━━━━━ RECORDS SUPPLIED ━━━━━
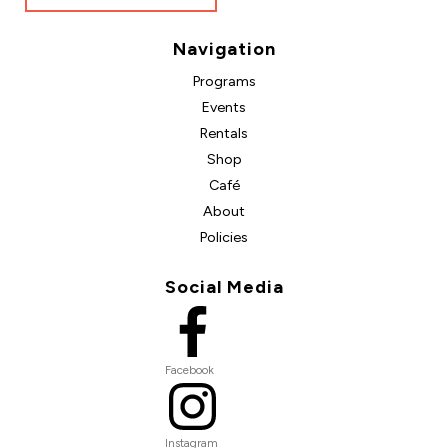
Navigation
Programs
Events
Rentals
Shop
Café
About
Policies
Social Media
Facebook
Instagram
━━━━━
DESCRIPTION OF THE TASK: Copy every entry exactly, leaving out the pictures.

RESPONSE AREA:
Navigation
Programs
Events
Rentals
Shop
Café
About
Policies
Social Media
Facebook
Instagram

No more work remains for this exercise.